:: Data records ::
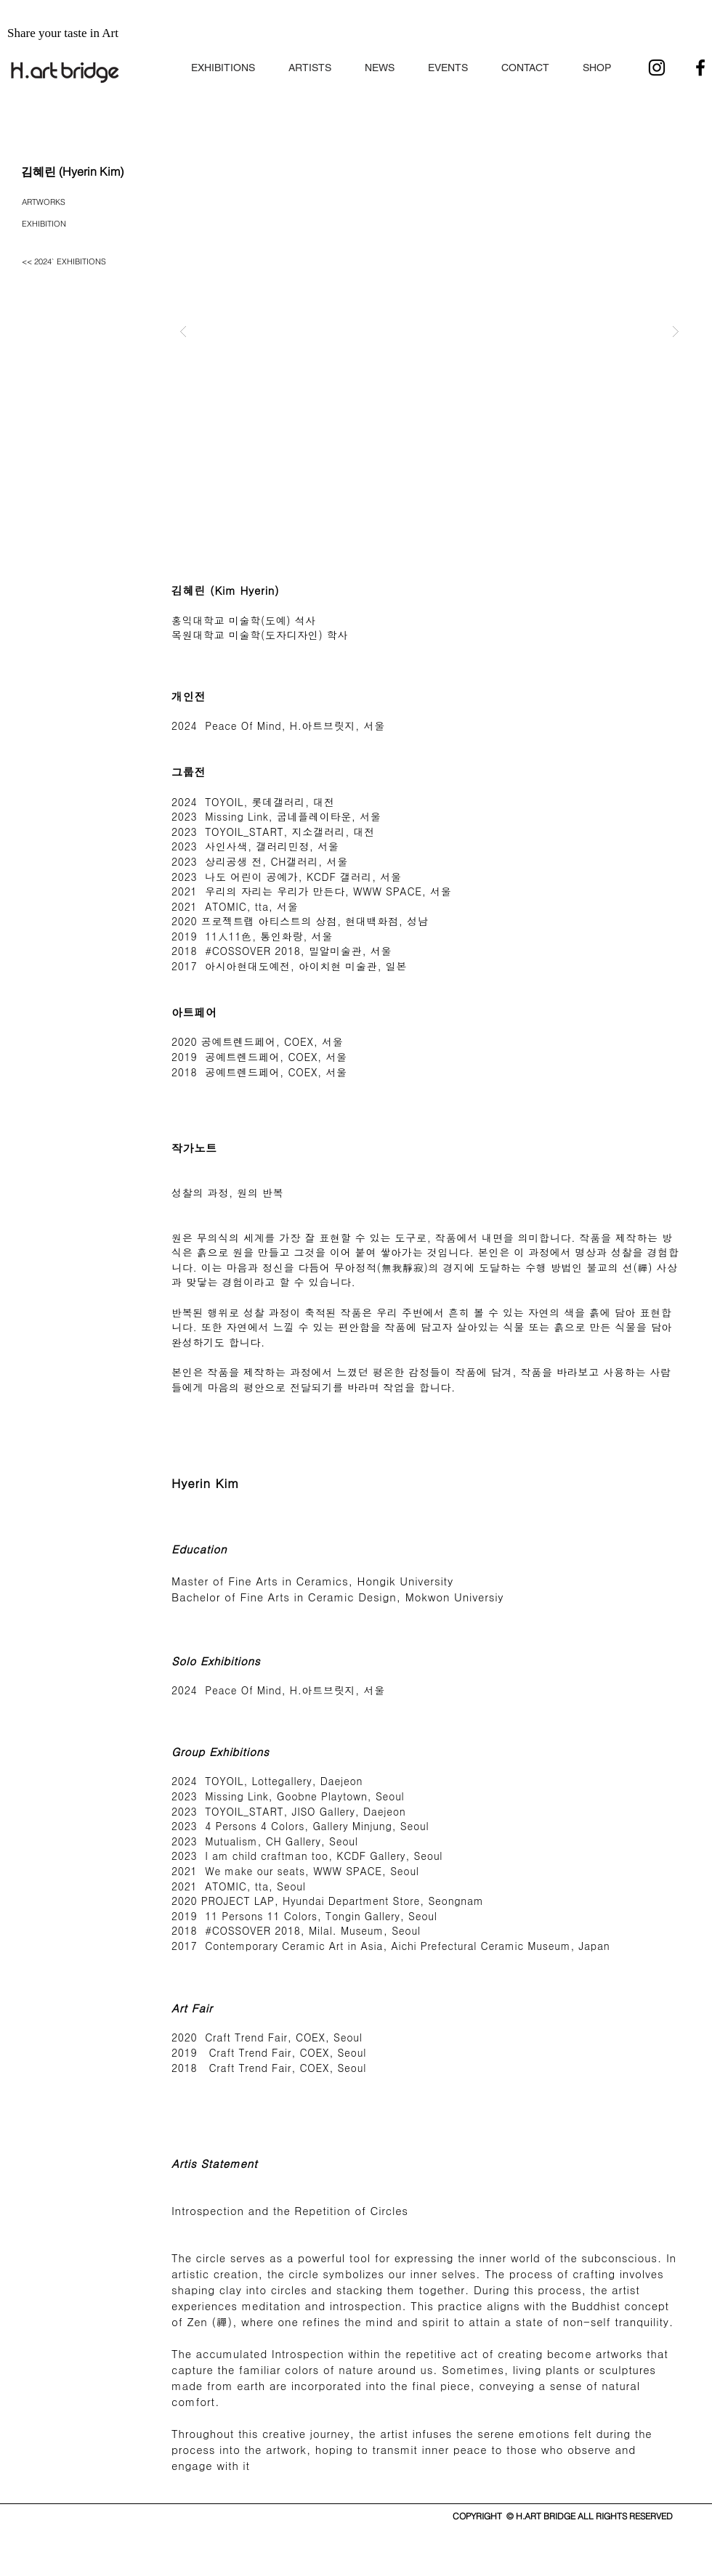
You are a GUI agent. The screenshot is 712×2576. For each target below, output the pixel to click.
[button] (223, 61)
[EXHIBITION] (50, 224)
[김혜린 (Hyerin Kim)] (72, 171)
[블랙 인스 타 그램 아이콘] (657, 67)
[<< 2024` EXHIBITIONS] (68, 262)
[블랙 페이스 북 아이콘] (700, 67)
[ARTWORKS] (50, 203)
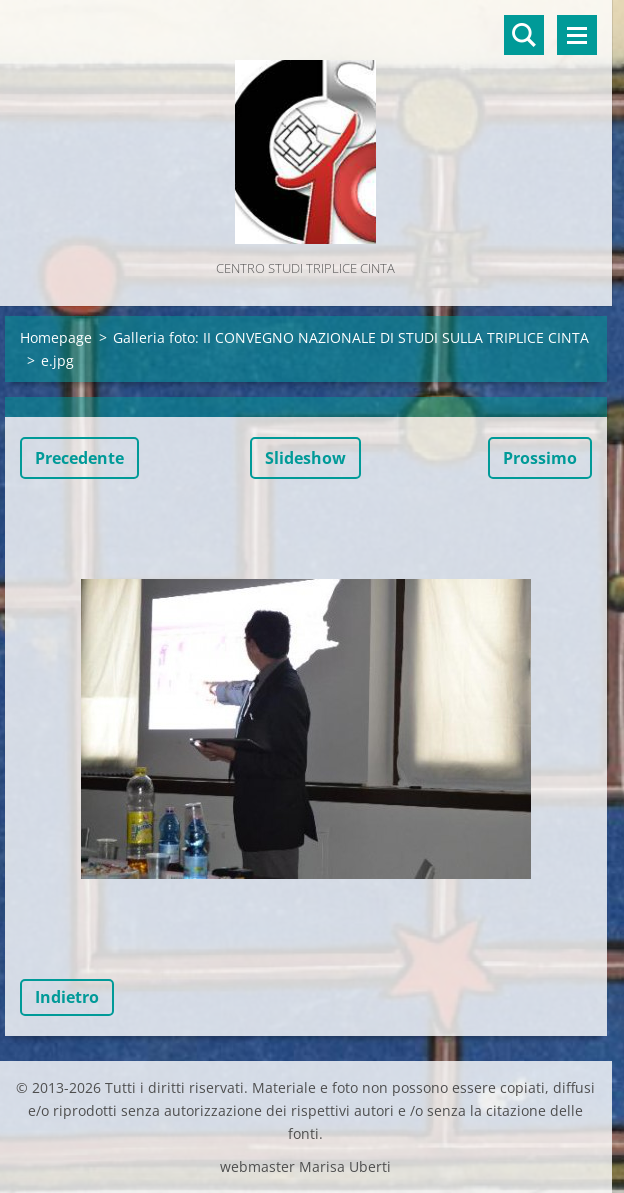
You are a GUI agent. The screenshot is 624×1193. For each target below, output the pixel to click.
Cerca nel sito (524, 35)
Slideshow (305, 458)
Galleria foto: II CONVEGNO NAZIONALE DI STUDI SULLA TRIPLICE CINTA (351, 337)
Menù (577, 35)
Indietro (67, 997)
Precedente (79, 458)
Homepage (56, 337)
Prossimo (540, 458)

:: How to complete this task ::
Which lines in the records above contain the string "target"? Copy them.

:: Task output ::
You are a GUI agent. The screenshot is 712×2576. For each target below, output the pixel to click.
You are a GUI agent. The screenshot is 624×1193. For each target below, output the pixel to click.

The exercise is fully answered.